The climate in the Chott Melrhir is hot and arid with high evaporation and low precipitation. The average lowest and highest temperatures are 11.4 and 34.2 °C, respectively, and the minimum temperature is about 0 °C. Annual precipitation is below 160 mm. The winds have a speed between 2.7 and 5.3 m/s and are mostly directed south-east between June and September and north-west between autumn and early spring. Sandstorms are more frequent in winter and late summer and last 39 days per year on average.

==Flora and fauna==
The shallow waters of the lake contain scarce vegetation composed of 72 species of plants which have adapted to salty water, such as sea lavender (Limonium), rushes (Juncus), glasswort (Salicornia), Sarcocornia, bulrush (Scirpus) and seepweeds (Suaeda).
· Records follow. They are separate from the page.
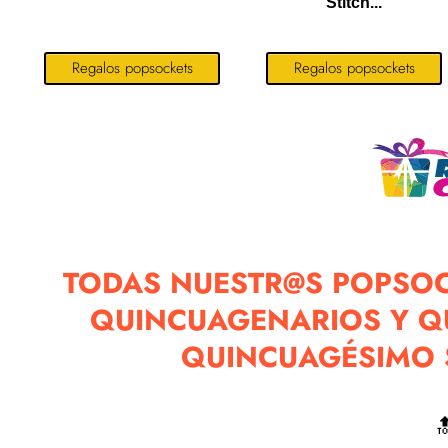
Stitch...
Regalos popsockets
Regalos popsockets
TODAS NUESTR@S POPSOC
QUINCUAGENARIOS Y QU
QUINCUAGÉSIMO 
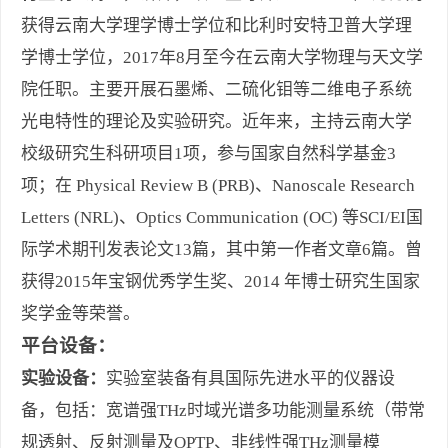
获得云南大学理学博士学位和比利时安特卫普大学理
学博士学位，2017年8月至今在云南大学物理与天文学
院任职。主要开展石墨烯、二硫化钼等二维电子系统
光电特性的理论及实验研究。近年来，主持云南大学
校级研究生科研项目1项，参与国家自然科学基金3
项；在 Physical Review B (PRB)、Nanoscale Research
Letters (NRL)、Optics Communication (OC) 等SCI/EI国
际学术期刊发表论文13篇，其中第一作者文章6篇。曾
获得2015年宝钢优秀学生奖、2014 年博士研究生国家
奖学金等荣誉。
平台设备：
实验设备：
实验室装备有具国际先进水平的仪器设
备，包括：宽谱强THz时域光谱多功能测量系统（带常
规透射、反射测量及OPTP、非线性强THz测量模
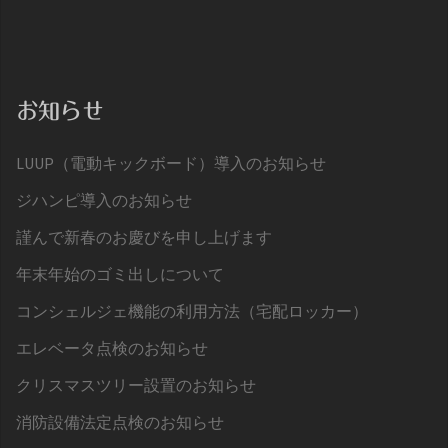
お知らせ
LUUP（電動キックボード）導入のお知らせ
ジハンピ導入のお知らせ
謹んで新春のお慶びを申し上げます
年末年始のゴミ出しについて
コンシェルジェ機能の利用方法（宅配ロッカー）
エレベータ点検のお知らせ
クリスマスツリー設置のお知らせ
消防設備法定点検のお知らせ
Some species are unique for Algeria and 14 are endemic, such as Fagonia microphylla, Oudneya africana, Zygophyllum cornutum, Limoniastrum feii and Ammosperma cinerea. They grown up to 30 cm in height and host relatively rich avifauna, mostly ducks, sandgrouse, houbara bustard (Chlamydotis undulata) and greater flamingo (Phoenicopterus roseus). Lake waters are saturated with salt with concentrations reaching 0.4 kg/L and sustain only few animal species, such as brine shrimp. Wild boars, golden jackals, hares and foxes were observed around the lake. In June 2003, Chott Melrhir was included to the List of Ramsar wetlands of international importance.